# what is wrong with the clock?



## ghphr (Aug 2, 2004)

Hi, All,

I have a 1999 maxima. The clock on the driver panel worked before. but recently, it resets to 1:00 when I start the car somes. I had this checked in the dealer. they told me to replace it and asked for $225. 

Does anyone know what is wrong with that? How can I check the circuit?

thank you very much.


----------



## Jeff (Oct 17, 2002)

You could try the junkyard for the clock...probably cost you a whopping $10 if that.


----------



## Matt93SE (Sep 17, 2003)

You might have something else going on there instead of it being the faulty clock. maybe a dead fusible link on the battery that's causing the interior to lose all power when the engine is off (happened to me a few years ago).
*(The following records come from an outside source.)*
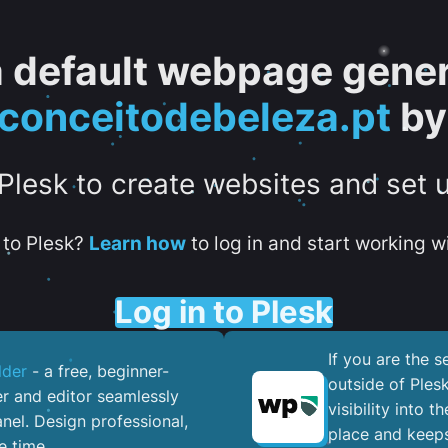
 a default webpage gener
onceitodebeleza.pt
by
 Plesk to create websites and set 
to Plesk?
Learn how
to log in and start working wi
Log in to Plesk
If you are the 
lder
- a free, beginner-
outside of Ples
er and editor seamlessly
visibility into 
nel. ​Design professional,
place and keeps
e time.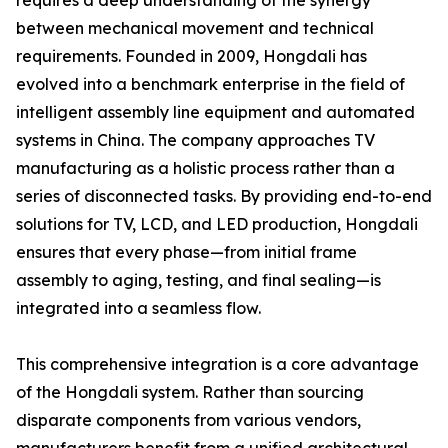
requires a deep understanding of the synergy
between mechanical movement and technical
requirements. Founded in 2009, Hongdali has
evolved into a benchmark enterprise in the field of
intelligent assembly line equipment and automated
systems in China. The company approaches TV
manufacturing as a holistic process rather than a
series of disconnected tasks. By providing end-to-end
solutions for TV, LCD, and LED production, Hongdali
ensures that every phase—from initial frame
assembly to aging, testing, and final sealing—is
integrated into a seamless flow.
This comprehensive integration is a core advantage
of the Hongdali system. Rather than sourcing
disparate components from various vendors,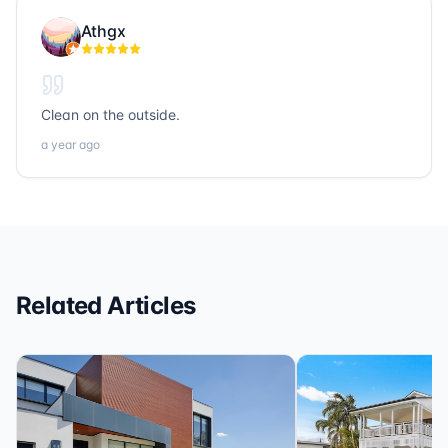
people. If you’re looking for trustworthy, hardworking,
Athgx
and community-focused professionals in title, realty, or
loans, Sonic Title, Sonic Realty, and Sonic Loans are
the ones to call.
Clean on the outside.
a year ago
Related Articles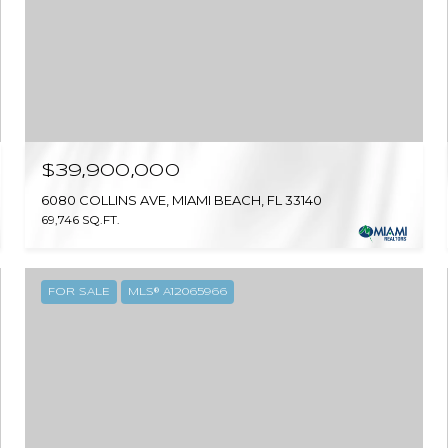
$39,900,000
6080 COLLINS AVE, MIAMI BEACH, FL 33140
69,746 SQ.FT.
FOR SALE
MLS® A12065966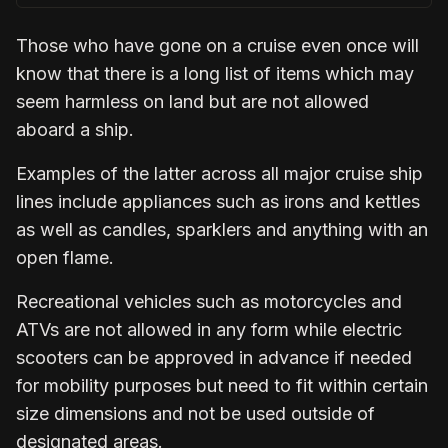
Those who have gone on a cruise even once will
know that there is a long list of items which may
seem harmless on land but are not allowed
aboard a ship.
Examples of the latter across all major cruise ship
lines include appliances such as irons and kettles
as well as candles, sparklers and anything with an
open flame.
Recreational vehicles such as motorcycles and
ATVs are not allowed in any form while electric
scooters can be approved in advance if needed
for mobility purposes but need to fit within certain
size dimensions and not be used outside of
designated areas.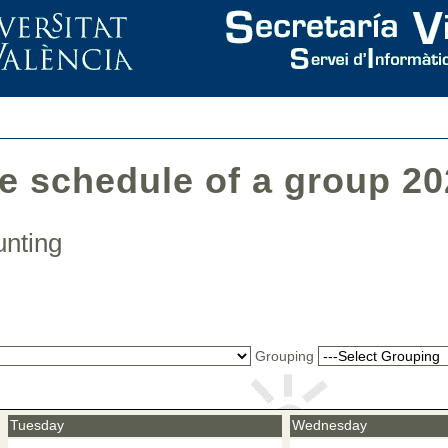
he schedule of a group 2
ounting
Grouping
Tuesday
Wednesday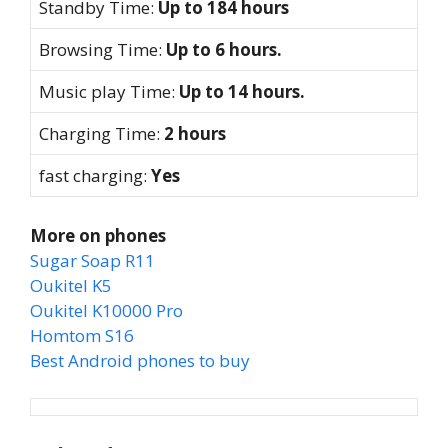
Standby Time:
Up to 184 hours
Browsing Time:
Up to 6 hours.
Music play Time:
Up to 14 hours.
Charging Time:
2 hours
fast charging:
Yes
More on phones
Sugar Soap R11
Oukitel K5
Oukitel K10000 Pro
Homtom S16
Best Android phones to buy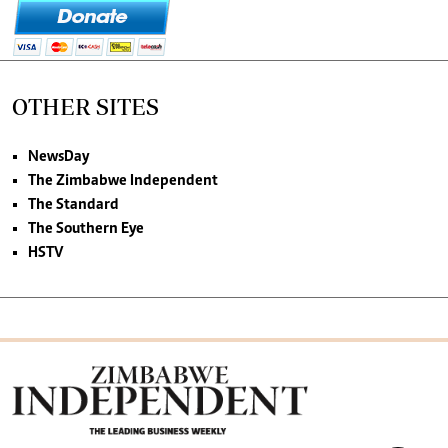
OTHER SITES
NewsDay
The Zimbabwe Independent
The Standard
The Southern Eye
HSTV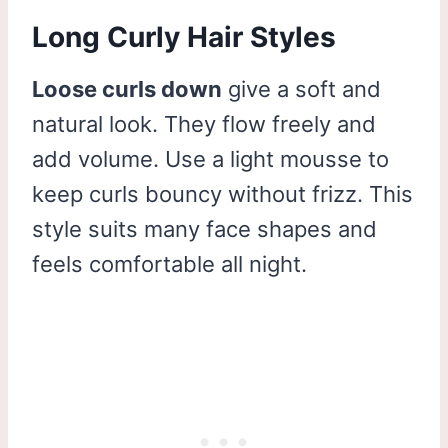
Long Curly Hair Styles
Loose curls down
give a soft and
natural look. They flow freely and
add volume. Use a light mousse to
keep curls bouncy without frizz. This
style suits many face shapes and
feels comfortable all night.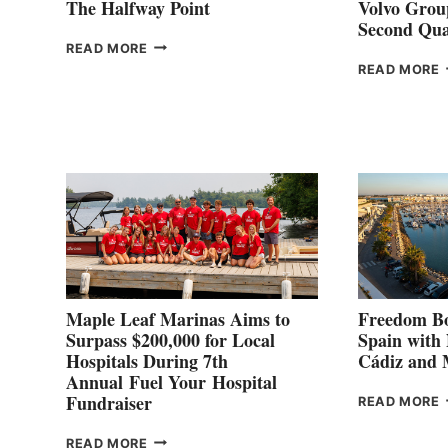
The Halfway Point
Volvo Group
Second Qua
THE
READ MORE
HALFWAY
READ MORE
POINT
G
P
2
Maple Leaf Marinas Aims to
Freedom Bo
Surpass $200,000 for Local
Spain with
Hospitals During 7th
Cádiz and
Annual Fuel Your Hospital
Fundraiser
READ MORE
C
MAPLE
READ MORE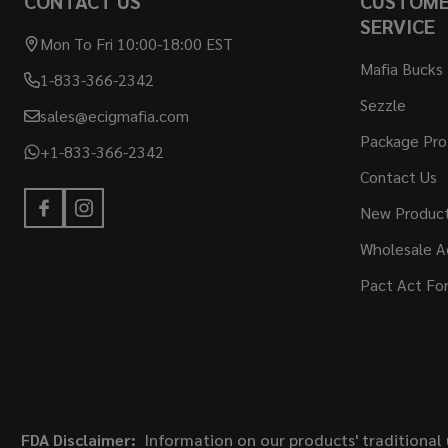
CONTACT US
CUSTOM
SERVICE
Mon To Fri 10:00-18:00 EST
Mafia Bucks
1-833-366-2342
Sezzle
sales@ecigmafia.com
Package Pro
+1-833-366-2342
Contact Us
New Produc
Wholesale A
Pact Act Fo
FDA Disclaimer:
Information on our products' traditional 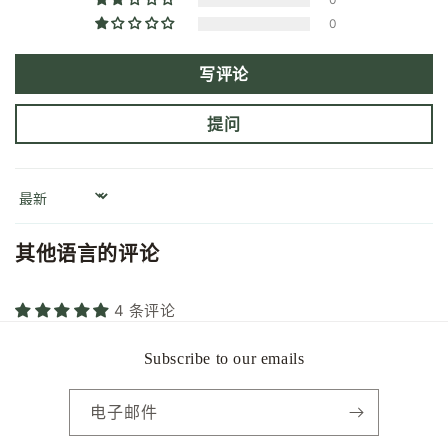
0
写评论
提问
Sort by
其他语言的评论
4 条评论
Subscribe to our emails
电子邮件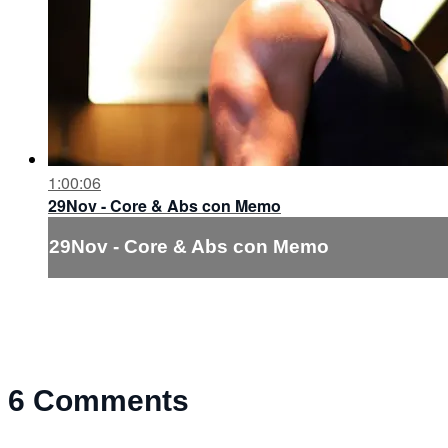
1:00:06
29Nov - Core & Abs con Memo
29Nov - Core & Abs con Memo
6
Comments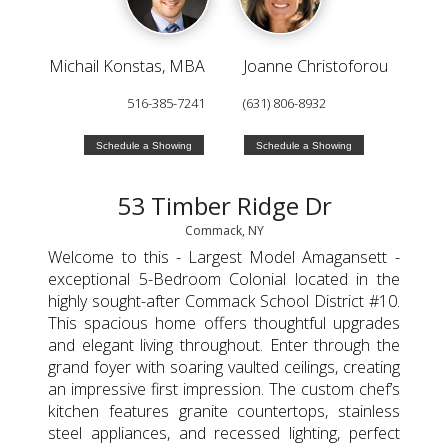
Michail Konstas, MBA
Joanne Christoforou
516-385-7241
(631) 806-8932
Schedule a Showing
Schedule a Showing
53 Timber Ridge Dr
Commack, NY
Welcome to this - Largest Model Amagansett -
exceptional 5-Bedroom Colonial located in the
highly sought-after Commack School District #10.
This spacious home offers thoughtful upgrades
and elegant living throughout. Enter through the
grand foyer with soaring vaulted ceilings, creating
an impressive first impression. The custom chef’s
kitchen features granite countertops, stainless
steel appliances, and recessed lighting, perfect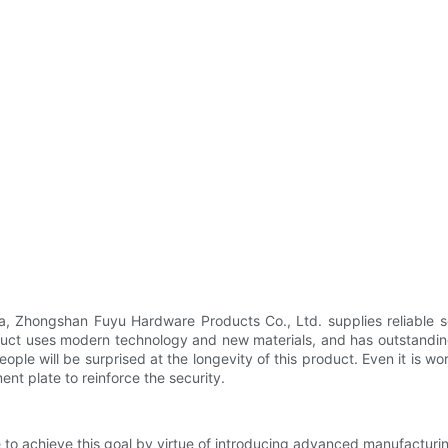
a, Zhongshan Fuyu Hardware Products Co., Ltd. supplies reliable s
duct uses modern technology and new materials, and has outstanding 
People will be surprised at the longevity of this product. Even it is w
ent plate to reinforce the security.
ve to achieve this goal by virtue of introducing advanced manufacturi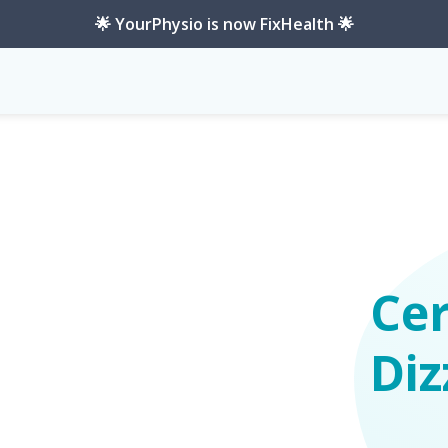
🌟 YourPhysio is now FixHealth 🌟
Cer
Diz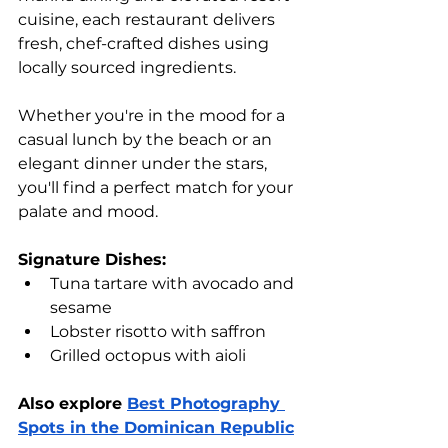
cuisine, each restaurant delivers 
fresh, chef-crafted dishes using 
locally sourced ingredients. 
Whether you're in the mood for a 
casual lunch by the beach or an 
elegant dinner under the stars, 
you'll find a perfect match for your 
palate and mood.
Signature Dishes:
Tuna tartare with avocado and 
sesame
Lobster risotto with saffron
Grilled octopus with aioli
Also explore 
Best Photography 
Spots in the Dominican Republic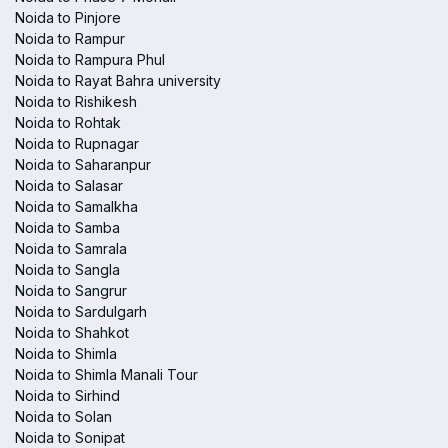
Noida to Pinjore
Noida to Rampur
Noida to Rampura Phul
Noida to Rayat Bahra university
Noida to Rishikesh
Noida to Rohtak
Noida to Rupnagar
Noida to Saharanpur
Noida to Salasar
Noida to Samalkha
Noida to Samba
Noida to Samrala
Noida to Sangla
Noida to Sangrur
Noida to Sardulgarh
Noida to Shahkot
Noida to Shimla
Noida to Shimla Manali Tour
Noida to Sirhind
Noida to Solan
Noida to Sonipat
do you still have all interior lights and such? does the stereo keep the radio stations and etc when you shut off the car?


----------



## Jeff (Oct 17, 2002)

^^ I was assuming he still had a good battery and everything too.


----------



## Matt93SE (Sep 17, 2003)

Always gotta check. you'd be amazed how many people don't see the underlying causes of stuff-- especially if they're not car guys and know to think of it.


----------



## ghphr (Aug 2, 2004)

I once checked some of the fuses and never found faulty one. 
The interiro lights are OK. I do not use saved radio stations since I lost them in one battery failure. Instead I use the auto-search to look for stations. 
Next I will try to save some stations. 

thank you very much. 



Matt93SE said:


> You might have something else going on there instead of it being the faulty clock. maybe a dead fusible link on the battery that's causing the interior to lose all power when the engine is off (happened to me a few years ago).
> 
> do you still have all interior lights and such? does the stereo keep the radio stations and etc when you shut off the car?


----------



## ghphr (Aug 2, 2004)

Before I also doubt the battery failure. But I had that checked in autoparts store. They told me the battery is OKey.
I do not know how to open the panel to check the circuit things. Any directions or guidance? It is 99 Maxima. 

Thank you very much.


----------